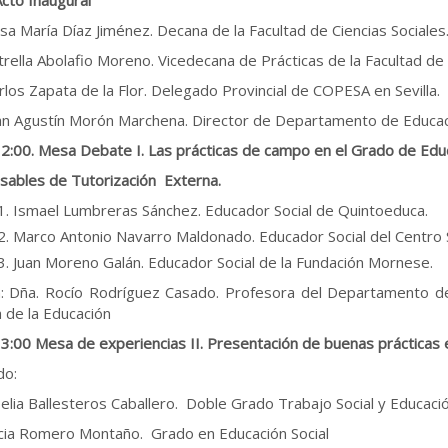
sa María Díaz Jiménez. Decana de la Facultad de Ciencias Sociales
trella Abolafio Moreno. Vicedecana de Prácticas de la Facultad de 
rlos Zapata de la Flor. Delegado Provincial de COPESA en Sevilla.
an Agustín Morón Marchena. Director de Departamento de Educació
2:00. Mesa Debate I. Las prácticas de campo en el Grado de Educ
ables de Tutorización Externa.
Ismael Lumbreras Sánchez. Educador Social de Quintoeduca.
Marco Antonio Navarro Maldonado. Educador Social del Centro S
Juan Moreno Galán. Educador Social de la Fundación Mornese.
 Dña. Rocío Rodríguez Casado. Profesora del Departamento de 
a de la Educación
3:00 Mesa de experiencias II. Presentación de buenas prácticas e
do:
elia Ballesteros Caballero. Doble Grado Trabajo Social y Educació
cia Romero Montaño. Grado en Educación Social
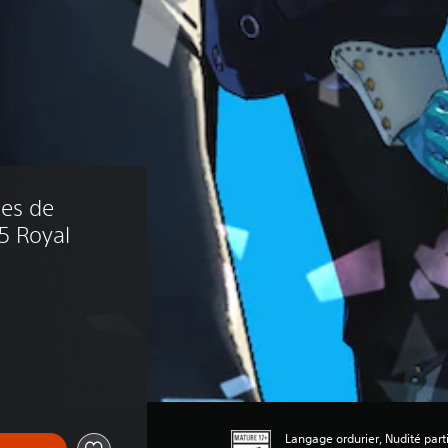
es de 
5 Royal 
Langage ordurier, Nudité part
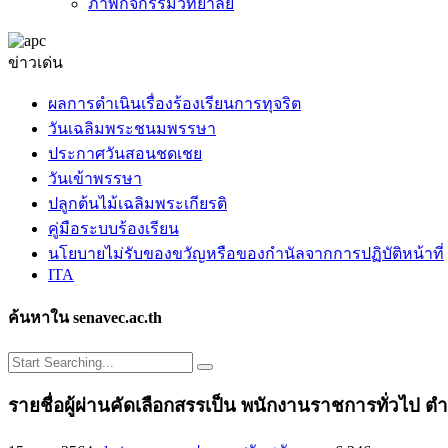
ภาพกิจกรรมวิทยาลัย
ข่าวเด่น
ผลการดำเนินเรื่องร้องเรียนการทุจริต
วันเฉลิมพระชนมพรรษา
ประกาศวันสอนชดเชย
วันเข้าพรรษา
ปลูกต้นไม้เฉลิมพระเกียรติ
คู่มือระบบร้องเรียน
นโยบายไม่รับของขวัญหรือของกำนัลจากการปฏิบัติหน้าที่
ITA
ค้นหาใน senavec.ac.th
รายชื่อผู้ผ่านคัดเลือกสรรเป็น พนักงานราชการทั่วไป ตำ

+--

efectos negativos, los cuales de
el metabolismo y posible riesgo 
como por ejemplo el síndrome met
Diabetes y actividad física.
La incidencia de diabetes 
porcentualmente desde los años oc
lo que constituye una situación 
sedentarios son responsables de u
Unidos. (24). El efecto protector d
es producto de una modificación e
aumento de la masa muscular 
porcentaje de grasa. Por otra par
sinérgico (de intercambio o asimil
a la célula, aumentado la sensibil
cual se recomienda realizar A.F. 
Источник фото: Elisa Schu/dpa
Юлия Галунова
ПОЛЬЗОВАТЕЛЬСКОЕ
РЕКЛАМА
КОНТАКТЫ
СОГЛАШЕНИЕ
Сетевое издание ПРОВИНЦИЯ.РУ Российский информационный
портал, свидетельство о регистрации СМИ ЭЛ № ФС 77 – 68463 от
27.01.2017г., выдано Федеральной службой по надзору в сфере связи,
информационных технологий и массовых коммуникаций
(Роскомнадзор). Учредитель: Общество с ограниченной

+--

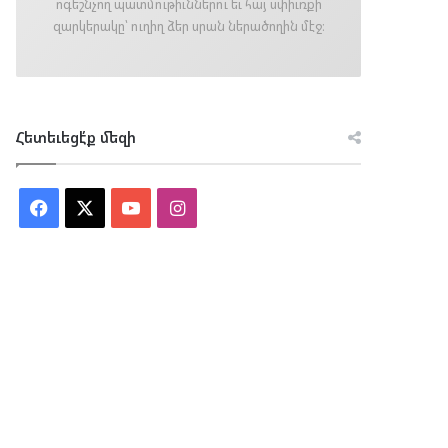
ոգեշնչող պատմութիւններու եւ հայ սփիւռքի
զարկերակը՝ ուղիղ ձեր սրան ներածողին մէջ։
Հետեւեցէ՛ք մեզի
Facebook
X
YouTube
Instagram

+--

WHAT TO DO:
In the records above, find the line with "sa María Díaz" and the line with "ค้นหาใน senavec.ac.th", then restate word for word only those two lines and all lines between, omitting pictures.

OUTPUT FOR THIS TASK:
sa María Díaz Jiménez. Decana de la Facultad de Ciencias Sociales
trella Abolafio Moreno. Vicedecana de Prácticas de la Facultad de 
rlos Zapata de la Flor. Delegado Provincial de COPESA en Sevilla.
an Agustín Morón Marchena. Director de Departamento de Educació
2:00. Mesa Debate I. Las prácticas de campo en el Grado de Educ
ables de Tutorización Externa.
Ismael Lumbreras Sánchez. Educador Social de Quintoeduca.
Marco Antonio Navarro Maldonado. Educador Social del Centro S
Juan Moreno Galán. Educador Social de la Fundación Mornese.
 Dña. Rocío Rodríguez Casado. Profesora del Departamento de 
a de la Educación
3:00 Mesa de experiencias II. Presentación de buenas prácticas e
do:
elia Ballesteros Caballero. Doble Grado Trabajo Social y Educació
cia Romero Montaño. Grado en Educación Social
es de 
5 Royal 
Langage ordurier, Nudité part
ภาพกิจกรรมวิทยาลัย
ข่าวเด่น
ผลการดำเนินเรื่องร้องเรียนการทุจริต
วันเฉลิมพระชนมพรรษา
ประกาศวันสอนชดเชย
วันเข้าพรรษา
ปลูกต้นไม้เฉลิมพระเกียรติ
คู่มือระบบร้องเรียน
นโยบายไม่รับของขวัญหรือของกำนัลจากการปฏิบัติหน้าที่
ITA
ค้นหาใน senavec.ac.th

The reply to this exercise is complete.